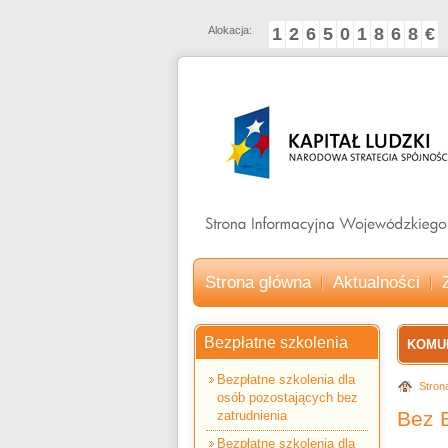
Alokacja:
1
2
6
5
0
1
8
6
8
€
Strona główna
Aktualności
Bezpłatne szkolenia
KOMU
Progr
Bezpłatne szkolenia dla
Stron
osób pozostających bez
Bez B
zatrudnienia
Bezpłatne szkolenia dla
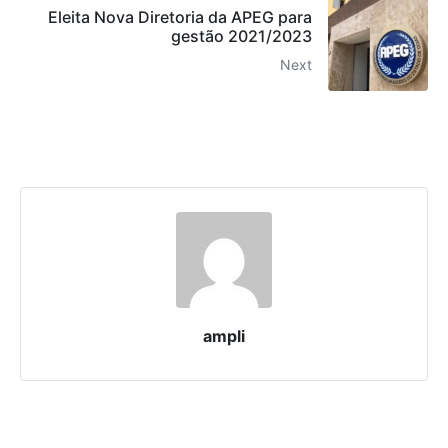
Eleita Nova Diretoria da APEG para
gestão 2021/2023
Next
ampli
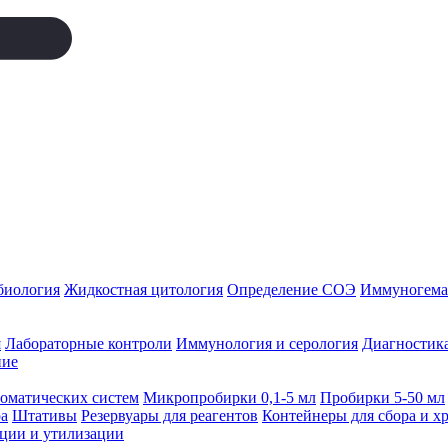
биология
Жидкостная цитология
Определение СОЭ
Иммуногемат
я
Лабораторные контроли
Иммунология и серология
Диагностика
ние
томатических систем
Микропробирки 0,1-5 мл
Пробирки 5-50 мл
а
Штативы
Резервуары для реагентов
Контейнеры для сбора и х
ации и утилизации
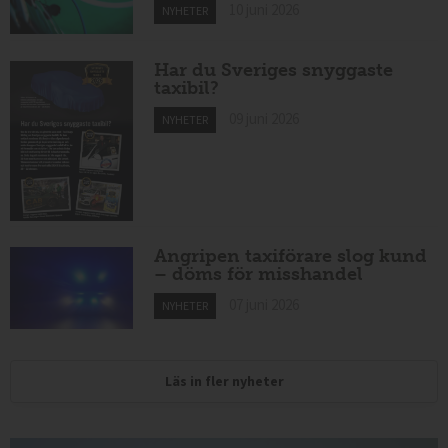
10 juni 2026
NYHETER
Har du Sveriges snyggaste
taxibil?
09 juni 2026
NYHETER
Angripen taxiförare slog kund
– döms för misshandel
07 juni 2026
NYHETER
Läs in fler nyheter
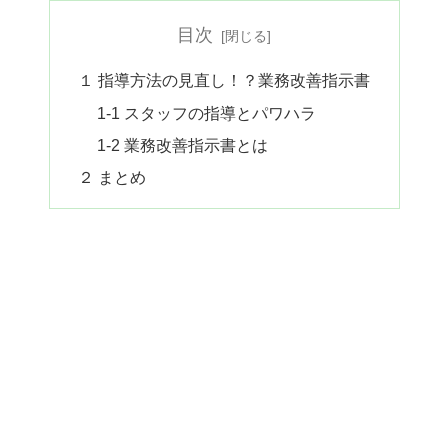
目次
１ 指導方法の見直し！？業務改善指示書
1-1 スタッフの指導とパワハラ
1-2 業務改善指示書とは
２ まとめ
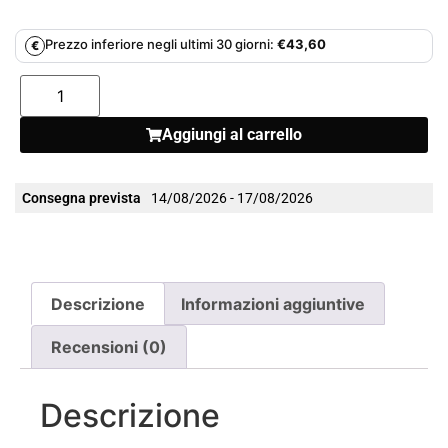
Prezzo inferiore negli ultimi 30 giorni:
€
43,60
€
Aggiungi al carrello
Consegna prevista
14/08/2026 - 17/08/2026
Descrizione
Informazioni aggiuntive
Recensioni (0)
Descrizione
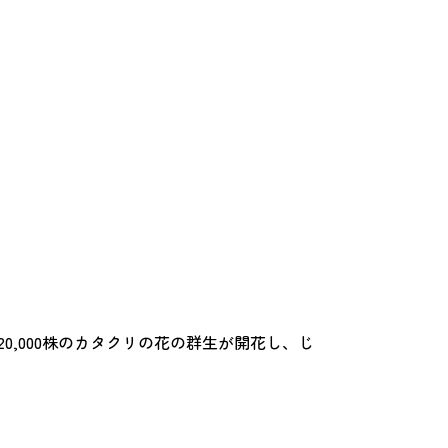
0,000株のカタクリの花の群生が開花し、じ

——

Exercise brief:
Everything in the listing, except its images, should be set down exactly.

Task response:
Alokacja:
1
2
6
5
0
1
8
6
8
€
Strona główna
Aktualności
Bezpłatne szkolenia
KOMU
Progr
Bezpłatne szkolenia dla
Stron
osób pozostających bez
Bez B
zatrudnienia
Bezpłatne szkolenia dla
Eleita Nova Diretoria da APEG para
gestão 2021/2023
Next
ampli
биология
Жидкостная цитология
Определение СОЭ
Иммуногемат
я
Лабораторные контроли
Иммунология и серология
Диагностика
ние
томатических систем
Микропробирки 0,1-5 мл
Пробирки 5-50 мл
а
Штативы
Резервуары для реагентов
Контейнеры для сбора и х
ации и утилизации
10 juni 2026
NYHETER
Har du Sveriges snyggaste
taxibil?
09 juni 2026
NYHETER
Angripen taxiförare slog kund
– döms för misshandel
07 juni 2026
NYHETER
Läs in fler nyheter
目次
１ 指導方法の見直し！？業務改善指示書
1-1 スタッフの指導とパワハラ
1-2 業務改善指示書とは
２ まとめ
Prezzo inferiore negli ultimi 30 giorni:
€
43,60
€
Aggiungi al carrello
Consegna prevista
14/08/2026 - 17/08/2026
Descrizione
Informazioni aggiuntive
Recensioni (0)
Descrizione
0,000株のカタクリの花の群生が開花し、じ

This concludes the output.